China’s Role In the Gold Market: Bigger Than You Think
Dennis Gartman has been directly involved in the capital markets since 1974 and has been publishing his daily commentary, The Gartman Letter, since 1987. Mr. Gartman is a strategic partner with the AdvisorShares Gartman Currency Hedged Gold ETFs (GEUR & GYEN) and lends his institutional insight to educate advisors and investors about trading gold in different currency terms.
Monday the People’s Bank of China announced that it was going to become an aggressive buyer of Chinese national and regional debt securities in an attempt to spur economic growth that has slowed rather obviously in the course of the past several months.
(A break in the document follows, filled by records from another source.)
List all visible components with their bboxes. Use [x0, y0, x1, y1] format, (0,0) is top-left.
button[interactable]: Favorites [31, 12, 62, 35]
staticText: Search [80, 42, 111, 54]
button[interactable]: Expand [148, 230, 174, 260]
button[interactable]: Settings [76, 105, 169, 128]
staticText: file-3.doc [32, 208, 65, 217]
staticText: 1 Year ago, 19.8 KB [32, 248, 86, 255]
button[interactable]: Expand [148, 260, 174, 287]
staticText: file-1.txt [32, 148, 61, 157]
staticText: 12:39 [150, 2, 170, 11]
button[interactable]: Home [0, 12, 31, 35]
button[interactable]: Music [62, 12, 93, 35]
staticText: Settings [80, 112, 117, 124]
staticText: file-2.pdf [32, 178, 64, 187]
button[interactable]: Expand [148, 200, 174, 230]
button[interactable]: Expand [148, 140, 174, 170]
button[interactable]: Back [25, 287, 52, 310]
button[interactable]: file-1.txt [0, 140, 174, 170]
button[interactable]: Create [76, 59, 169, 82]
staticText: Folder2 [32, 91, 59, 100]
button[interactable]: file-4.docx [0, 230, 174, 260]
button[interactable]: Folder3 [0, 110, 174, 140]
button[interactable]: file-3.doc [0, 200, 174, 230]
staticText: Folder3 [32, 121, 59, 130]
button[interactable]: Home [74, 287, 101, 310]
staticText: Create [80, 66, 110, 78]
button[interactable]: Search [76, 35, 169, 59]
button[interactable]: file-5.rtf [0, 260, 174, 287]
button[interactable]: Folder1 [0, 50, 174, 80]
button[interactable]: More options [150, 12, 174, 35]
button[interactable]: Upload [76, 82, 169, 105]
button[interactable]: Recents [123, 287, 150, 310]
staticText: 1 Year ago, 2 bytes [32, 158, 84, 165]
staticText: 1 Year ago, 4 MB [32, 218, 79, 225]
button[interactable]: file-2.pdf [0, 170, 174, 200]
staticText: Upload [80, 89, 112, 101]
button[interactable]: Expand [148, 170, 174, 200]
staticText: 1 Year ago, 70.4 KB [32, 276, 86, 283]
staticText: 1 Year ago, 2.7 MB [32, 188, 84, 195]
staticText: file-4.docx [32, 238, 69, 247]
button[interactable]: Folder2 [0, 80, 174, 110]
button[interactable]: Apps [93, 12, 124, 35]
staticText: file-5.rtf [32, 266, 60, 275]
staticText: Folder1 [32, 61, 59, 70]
In other words, the PBOC is “all-in” for quantitative easing, which caught us and caught the markets off-sides. As soon as that report began to circulate, gold soared.
The question then becomes, “How important is China to the world gold trade?” And the answer is “Very.” China presently says that it has 1,054 tonnes of gold in its reserve position, making it the 7th largest official gold holder, surpassed last year by Russia which overtook China following Moscow’s gold purchases which we thought were intended to reduce Russia’s dependence on the dollar. Russia, officially, has 1,207 tonnes of gold in its reserve position and that gold is approximately 13% of the state’s overall “currency” reserves. China’s gold holdings, on the other hand, as a percentage of its total reserves are a scant 1%.
We suspect that the real level of Chinese gold reserves is much closer to 2,000 tonnes rather than the official 1,054 tonnes noted above and that China has been adding to those reserves surreptitiously via Hong Kong. By comparison, the US “officially” has a bit over 8,100 tonnes of gold on hand; Germany as nearly 3,400; the IMF has 2,800; Italy has 2,450 and France has 2,435.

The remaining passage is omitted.